Tigerair Mandala suspension begins needed consolidation to Indonesian & Southeast Asian LCC sectors


Tigerair Mandala has announced it is suspending operations from 1-Jul-2014, bringing to a close Singapore-based Tigerair Group's highly unprofitable foray into other Southeast Asian markets. Tigerair is now turning its focus to its original Singapore operation, which has a stronger position and outlook but also faces short-term challenges.

Tigerair Mandala has struggled since its Apr-2012 launch and had a weak outlook given its small size and lack of scale. Mandala's demise was inevitable after its two main investors decided against recapitalising the carrier and failed to find a buyer.

Mandala was by far the smallest of Indonesia's four low-cost players. It becomes the fourth Indonesian carrier but the first Indonesian LCC to suspend operations since the beginning of 2013.

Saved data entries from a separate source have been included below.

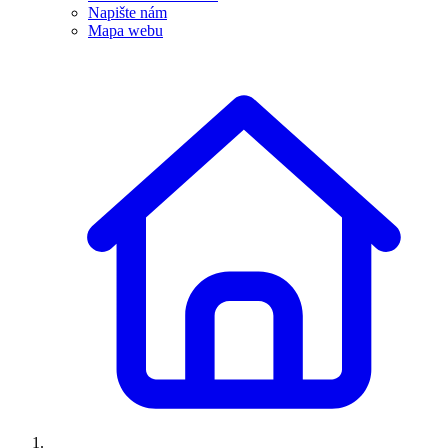
Napište nám
Mapa webu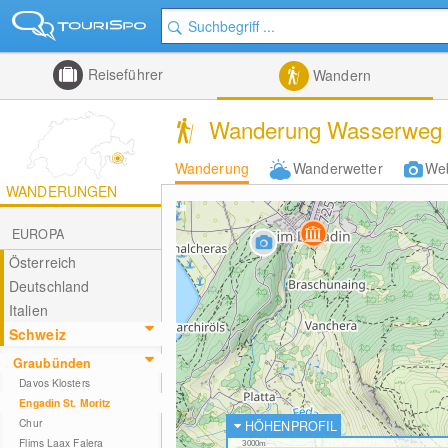
Reiseführer
Wandern
Wanderung Wasserweg z
Wanderung
Wanderwetter
We
WANDERUNGEN
EUROPA
Österreich
Deutschland
Italien
Schweiz
Graubünden
Davos Klosters
Engadin St. Moritz
Chur
HÖHENPROFIL
Flims Laax Falera
3000m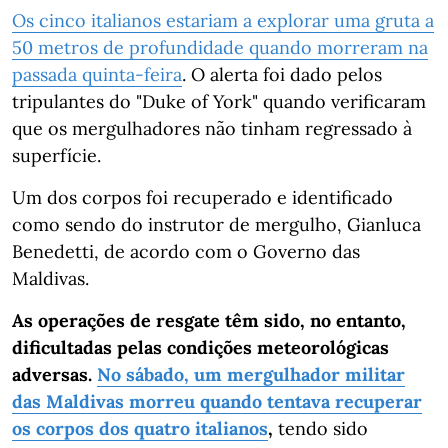
Os cinco italianos estariam a explorar uma gruta a
50 metros de profundidade quando morreram na
passada quinta-feira
. O alerta foi dado pelos
tripulantes do "Duke of York" quando verificaram
que os mergulhadores não tinham regressado à
superfície.
Um dos corpos foi recuperado e identificado
como sendo do instrutor de mergulho, Gianluca
Benedetti, de acordo com o Governo das
Maldivas.
As operações de resgate têm sido, no entanto,
dificultadas pelas condições meteorológicas
adversas.
No sábado, um mergulhador militar
das Maldivas morreu quando tentava recuperar
os corpos dos quatro italianos
,
tendo sido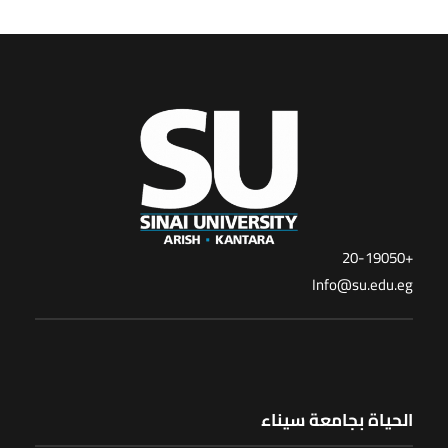
+20-19050
Info@su.edu.eg
الحياة بجامعة سيناء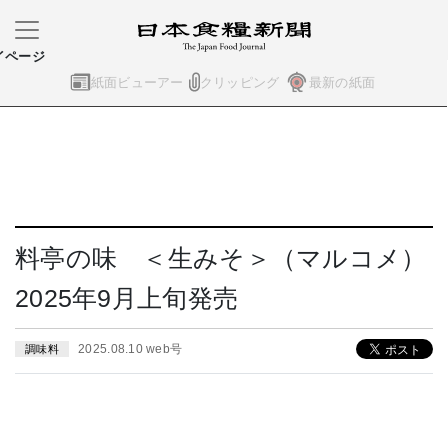
イページ
紙面ビューアー
クリッピング
最新の紙面
料亭の味 ＜生みそ＞（マルコメ）
2025年9月上旬発売
2025.08.10 web号
調味料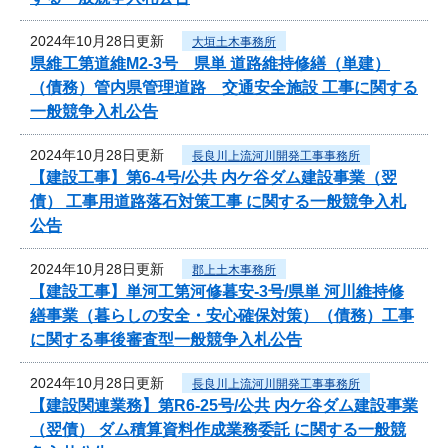
2024年10月28日更新
大垣土木事務所
県維工第道維M2-3号 県単 道路維持修繕（単建）
（債務）管内県管理道路 交通安全施設 工事に関する
一般競争入札公告
2024年10月28日更新
長良川上流河川開発工事事務所
【建設工事】第6-4号/公共 内ケ谷ダム建設事業（翌
債） 工事用道路落石対策工事 に関する一般競争入札
公告
2024年10月28日更新
郡上土木事務所
【建設工事】単河工第河修暮安-3号/県単 河川維持修
繕事業（暮らしの安全・安心確保対策）（債務）工事
に関する事後審査型一般競争入札公告
2024年10月28日更新
長良川上流河川開発工事事務所
【建設関連業務】第R6-25号/公共 内ケ谷ダム建設事業
（翌債） ダム積算資料作成業務委託 に関する一般競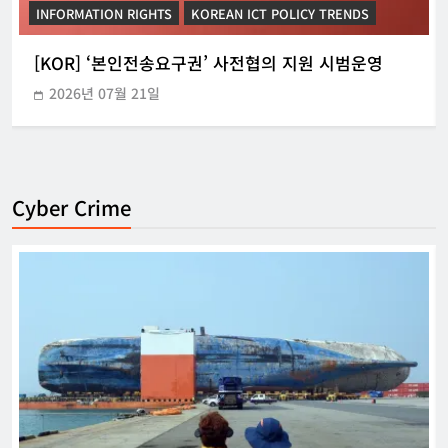
INFORMATION RIGHTS
KOREAN ICT POLICY TRENDS
[KOR] ‘본인전송요구권’ 사전협의 지원 시범운영
2026년 07월 21일
Cyber Crime
[KOR] ‘본인전송요구권’ 사전협의 지원
시범운영
한아름 기자
2026년 07월 21일
0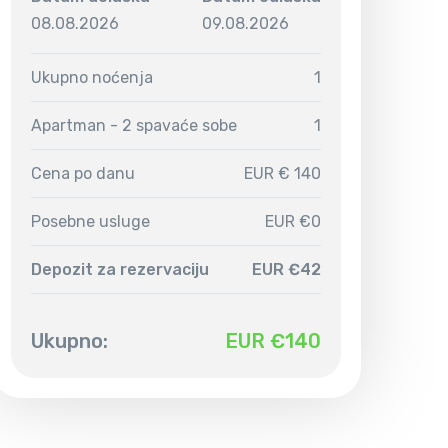
08.08.2026
09.08.2026
Ukupno noćenja
1
Apartman - 2 spavaće sobe
1
Cena po danu
EUR € 140
Posebne usluge
EUR €0
Depozit za rezervaciju
EUR €42
Ukupno:
EUR €
140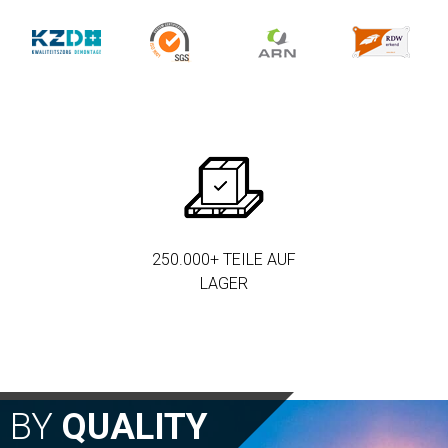
250.000+ TEILE AUF
LAGER
N BY
QUALITY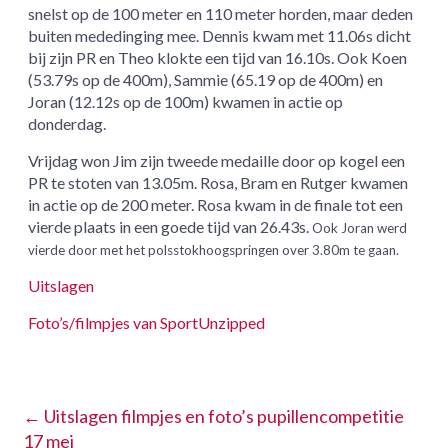
snelst op de 100 meter en 110 meter horden, maar deden
buiten mededinging mee. Dennis kwam met 11.06s dicht
bij zijn PR en Theo klokte een tijd van 16.10s. Ook Koen
(53.79s op de 400m), Sammie (65.19 op de 400m) en
Joran (12.12s op de 100m) kwamen in actie op
donderdag.
Vrijdag won Jim zijn tweede medaille door op kogel een
PR te stoten van 13.05m. Rosa, Bram en Rutger kwamen
in actie op de 200 meter. Rosa kwam in de finale tot een
vierde plaats in een goede tijd van 26.43s.
Ook Joran werd
vierde door met het polsstokhoogspringen over 3.80m te gaan.
Uitslagen
Foto’s/filmpjes van SportUnzipped
←
Uitslagen filmpjes en foto’s pupillencompetitie
17 mei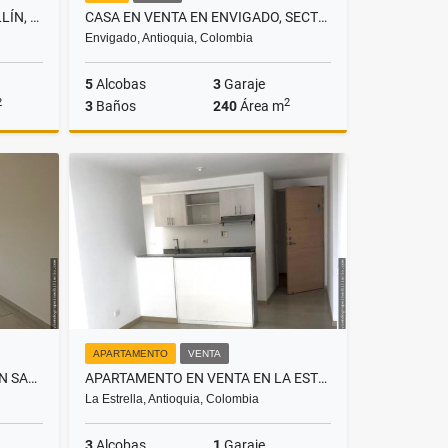
LOCAL EN ARRIENDO EN MEDELLÍN, SECTOR LAURELES
CASA EN VENTA EN ENVIGADO, SECTOR LAS ANTILLAS
Envigado, Antioquia, Colombia
5
Alcobas
3
Garaje
2
2
3
Baños
240
Área m
lquiler
Venta
$1.000.000.000
APARTAMENTO
VENTA
APARTAMENTO EN ARRIENDO EN SABANETA, SECTOR LAS LOMITAS
APARTAMENTO EN VENTA EN LA ESTRELLA, SECTOR LA ALDEA
La Estrella, Antioquia, Colombia
3
Alcobas
1
Garaje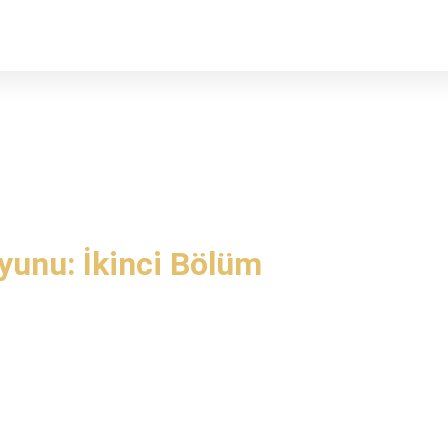
yunu: İkinci Bölüm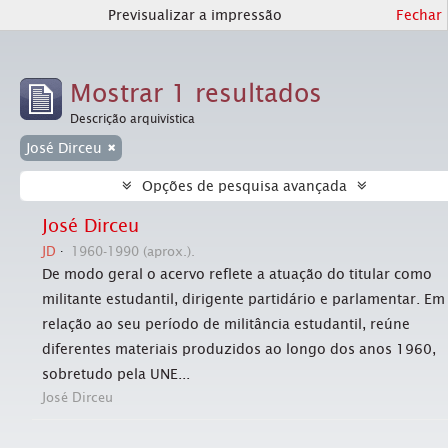
Previsualizar a impressão
Fechar
Mostrar 1 resultados
Descrição arquivística
José Dirceu
Opções de pesquisa avançada
José Dirceu
JD
1960-1990 (aprox.).
De modo geral o acervo reflete a atuação do titular como
militante estudantil, dirigente partidário e parlamentar. Em
relação ao seu período de militância estudantil, reúne
diferentes materiais produzidos ao longo dos anos 1960,
sobretudo pela UNE...
José Dirceu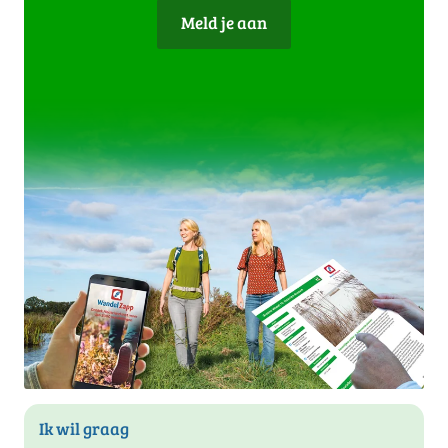
Meld je aan
Ik wil graag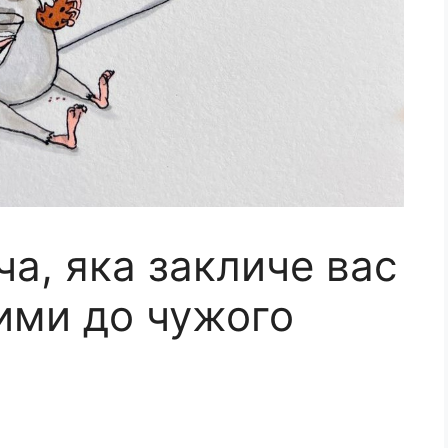
а, яка закличе вас
ими до чужого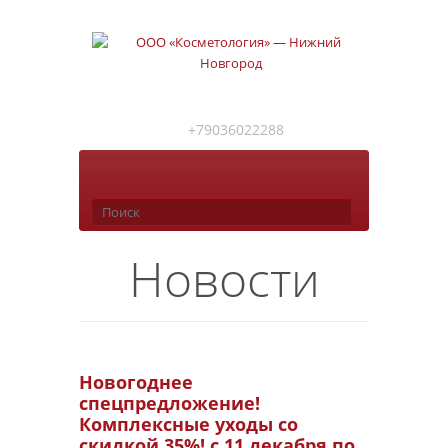
+79036022288
Новости
Новогоднее
спецпредложение!
Комплексные уходы со
скидкой 35%! с 11 декабря по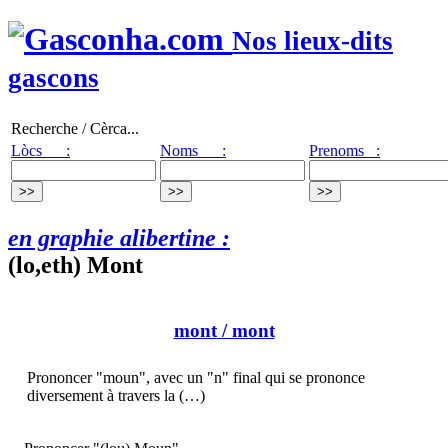
Nos lieux-dits
gascons
Recherche / Cèrca...
Lòcs :
Noms :
Prenoms :
en graphie alibertine :
(lo,eth) Mont
mont
/ mont
Prononcer "moun", avec un "n" final qui se prononce
diversement à travers la (…)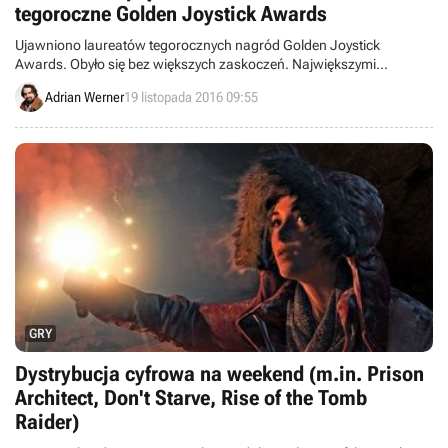
tegoroczne Golden Joystick Awards
Ujawniono laureatów tegorocznych nagród Golden Joystick
Awards. Obyło się bez większych zaskoczeń. Największymi
zwycięzcami plebiscytu okazały się gry Overwatch i Dark Souls III
Adrian Werner
19 listopada 2016 09:55
oraz dodatek Wiedźmin 3: Krew i wino.
GRY
Dystrybucja cyfrowa na weekend (m.in. Prison
Architect, Don't Starve, Rise of the Tomb
Raider)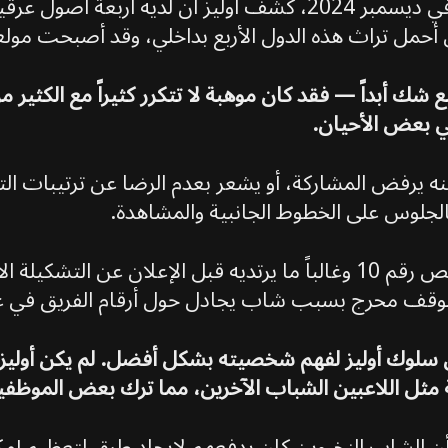
في مقابلة مع الموقع الرسمي لبايرن ميونخ في ديسمبر 2024، كشف 
أحمل تراث هذه الدول الأربع بداخلي، وقد أصبحت مولعاً
ك أبداً — فقد كان موهبة لا تتكرر كثيراً مع الكثير
ي بعض الأحيان.
نه يرفض المشاركة، أو يشعر بعدم الرضا عن ترتيبات ال
الجلوس على الخطوط الجانبية والمشاهدة.
في أيام المباريات، كان مهووساً بارتداء القميص رقم 10 وغالباً ما يرتديه 
 موقف محرج بسبب شاب يجادل حول أرقام الفريق في غر
وك أوليز لفهم شخصيته بشكل أفضل. لم يكن أوليز وقحا
ة مثل اللاعبين الشباب الآخرين، مما ترك بعض الموظفي
ن أن الشاب النخبوين كان يدفعهم لإيجاد طرق لتعظيم إ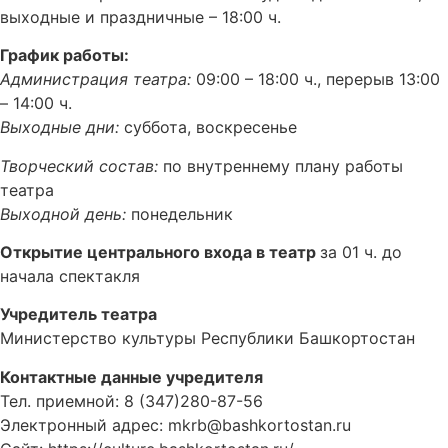
выходные и праздничные – 18:00 ч.
График работы:
Администрация театра:
09:00 – 18:00 ч., перерыв 13:00
– 14:00 ч.
Выходные дни:
суббота, воскресенье
Творческий состав:
по внутреннему плану работы
театра
Выходной день:
понедельник
Открытие центрального входа в театр
за 01 ч. до
начала спектакля
Учредитель театра
Министерство культуры Республики Башкортостан
Контактные данные учредителя
Тел. приемной: 8 (347)280-87-56
Электронный адрес: mkrb@bashkortostan.ru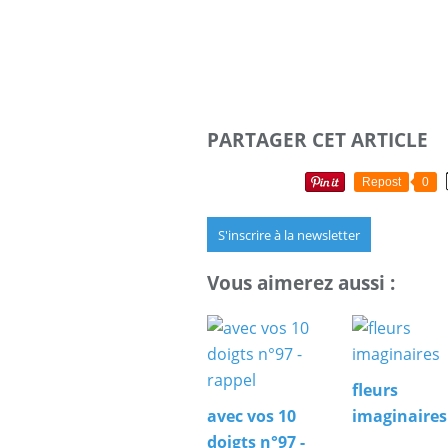
PARTAGER CET ARTICLE
Repost
0
S'inscrire à la newsletter
Vous aimerez aussi :
fleurs
avec vos 10
imaginaires
doigts n°97 -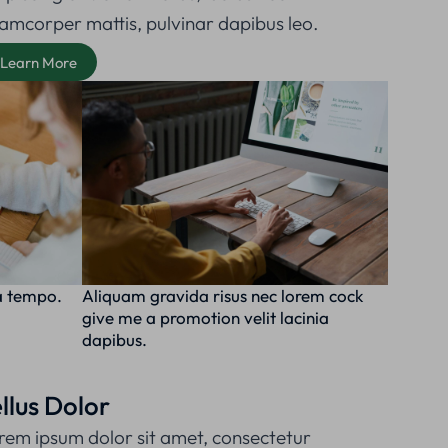
lamcorper mattis, pulvinar dapibus leo.
Learn More
a tempo.
Aliquam gravida risus nec lorem cock
give me a promotion velit lacinia
dapibus.
llus Dolor
rem ipsum dolor sit amet, consectetur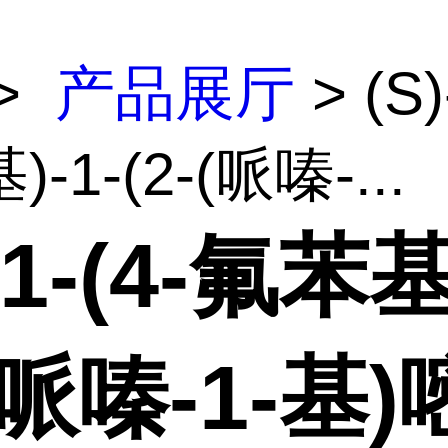
>
产品展厅
> (S)
-1-(2-(哌嗪-...
-1-(4-氟苯基
-(哌嗪-1-基)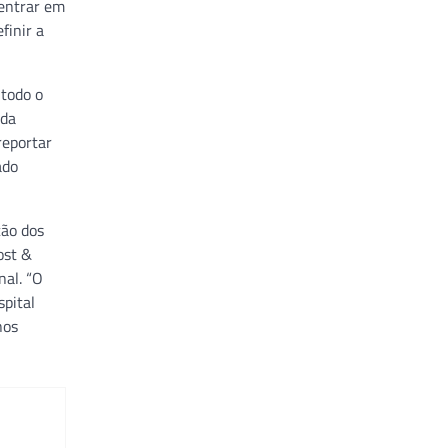
 entrar em
finir a
 todo o
ada
reportar
ado
ção dos
ost &
nal. “O
spital
nos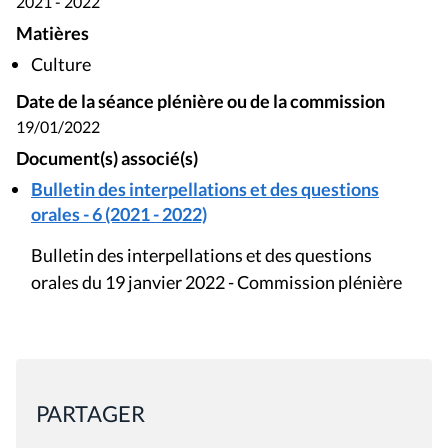
2021 - 2022
Matières
Culture
Date de la séance plénière ou de la commission
19/01/2022
Document(s) associé(s)
Bulletin des interpellations et des questions
orales - 6 (2021 - 2022)
Bulletin des interpellations et des questions
orales du 19 janvier 2022 - Commission plénière
PARTAGER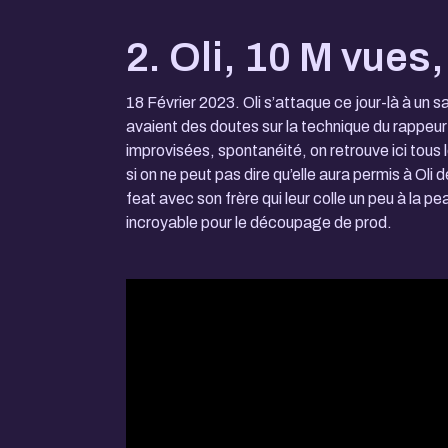
2. Oli, 10 M vues
18 Février 2023. Oli s’attaque ce jour-là à un
avaient des doutes sur la technique du rappeur
improvisées, spontanéité, on retrouve ici tous
si on ne peut pas dire qu’elle aura permis à Oli
feat avec son frère qui leur colle un peu à la pea
incroyable pour le découpage de prod.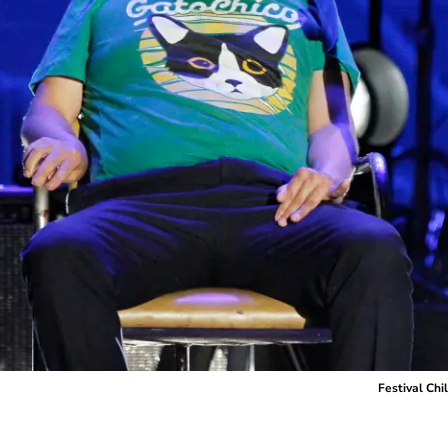
Festival Ch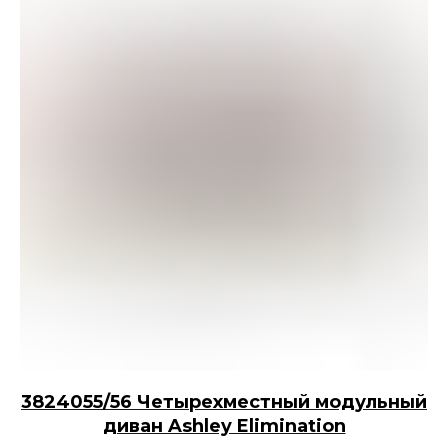
3824055/56 Четырехместный модульный
диван Ashley Elimination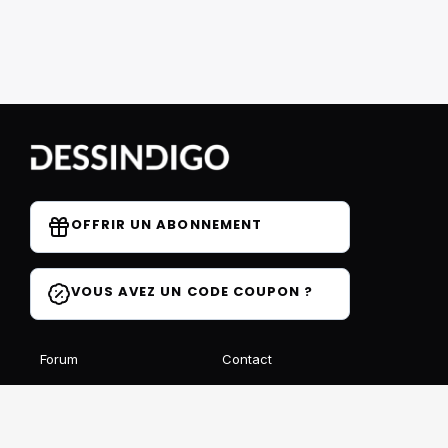
OFFRIR UN ABONNEMENT
VOUS AVEZ UN CODE COUPON ?
Forum
Contact
Blog
FAQ
Avis des élèves
Affiliation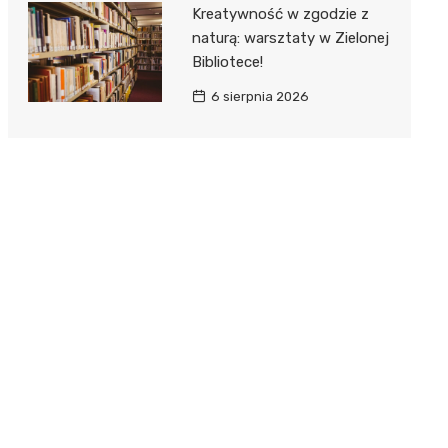
Kreatywność w zgodzie z
naturą: warsztaty w Zielonej
Bibliotece!
6 sierpnia 2026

  • Tigerair Mandala, a subsidiary of Tigerair Group, is suspending operations from 1-Jul-2014 due to financial struggles and lack of investor support.
  • Mandala was the smallest of Indonesia's four low-cost carriers and had been struggling since its launch in 2012.
  • This is the second suspension for Mandala, with the carrier previously suspending operations in 2011 due to financial difficulties.
  • Tigerair Mandala's closure leaves the Lion, Garuda, Sriwijaya, and AirAsia groups as the dominant players in the Indonesian market.
  • Tigerair Group is now focusing on its original Singapore operation, Tigerair Singapore, which has faced challenges due to overcapacity in the market.
  • The closure of Tigerair Mandala is part of Tigerair Group's strategy to drop its pan-Asia ambitions and focus on turning around Tigerair Singapore.

Mandala will suspend operations for second (and likely the last) time

This is the second and most likely final suspension for Mandala, which for nearly 40 years operated as a full-service carrier under the Indonesian air force. Mandala was initially privatised in 2006 and adopted the LCC model under the ownership of US investment firm Indigo Partners and Indonesian investment firm Cardig. Mandala quickly became Indonesia's second largest LCC after Lion Air but it struggled financially, leading to bankruptcy and a suspension of operations in early 2011.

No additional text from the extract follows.